Should You Bet on the Targets?
With another bullish tech M&A forecast on the horizon, should regular retail investors bet on the potential targets? The answer is not so simple. Buying a firm's shares simply on the basis of a potential buyout can be a risky business. If that takeover does not come to fruition, investors and their portfolios can be left holding the bag and can reap big losses. Picking just the right firm can be tricky, as investors have to gauge a multitude of moving parts.
On the flipside, pick the right winner and you can be rewarded with plenty of upside and profit. Investors can also gain access to the acquiring company's shares - assuming the deal is structured that way - which may prove to be a better "investment" in the longer term. So the appeal of betting on tech M&A is certainly there.
For investors wanting to cash in on the growing M&A fever, skipping the firms that are often talked about as buyout targets could be the best strategy as they already trade at premiums.
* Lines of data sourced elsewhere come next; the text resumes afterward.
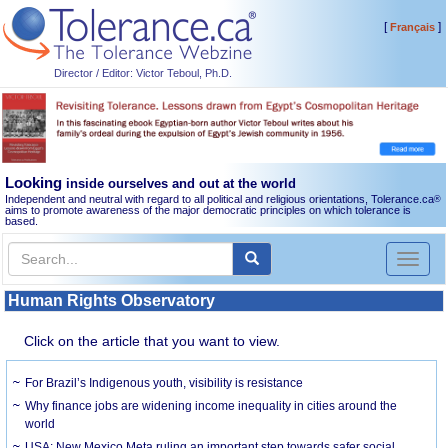
[
]
Français
Director / Editor: Victor Teboul, Ph.D.
Looking
inside ourselves and out at the world
Independent and neutral with regard to all political and religious orientations, Tolerance.ca
®
aims to promote awareness of the major democratic principles on which tolerance is
based.
Toggl
naviga
Human Rights Observatory
Click on the article that you want to view.
For Brazil’s Indigenous youth, visibility is resistance
Why finance jobs are widening income inequality in cities around the
world
USA: New Mexico Meta ruling an important step towards safer social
The most prudent approach to playing acquisitions is to focus on small/midsized companies that are undervalued and have attractive fundamentals. Businesses that have dominant shares of niche markets and strong management represent the most logical acquisition candidates. Overall, the tech sector is just full of them - many of which are former dotcom darlings that have grown in their maturity, but which haven't grown too large.
Finding those leaders is easier than you think. The midcap sweet spot seems to be where most of the deals are being made: market caps between $2 billion and $10 billion. Companies such as enterprise software purveyor CA Technologies (Nasdaq:CA), network storage firm NetApp (Nasdaq:NTAP) and data security firm Check Point Software (Nasdaq:CHKP) are just the right size and are leaders in their respective fields. At the same time, their market caps are just small enough to be swallowed by the big boys.
Another potential way to play increased tech M&A, a small cap tech fund. While the PowerShares S&P SmallCap Info Tech (Nasdaq:PSCT) won't experience the same kind of pop that owning an individual buyout target will see, the fund is chock-full of smaller firms that could be great acquisition targets in the sector.
The Bottom Line
Merger and buyout activity in the tech sector continues to rise as larger firms spend their cash hoards on growth. For investors, buying potential acquisition targets could be a risky, yet lucrative bet on the tech sector. The key is to focus your portfolio's attention on the midcap firms with leadership in their fields.
At the time of writing, Aaron Levitt did not own any shares in any company mentioned in this article.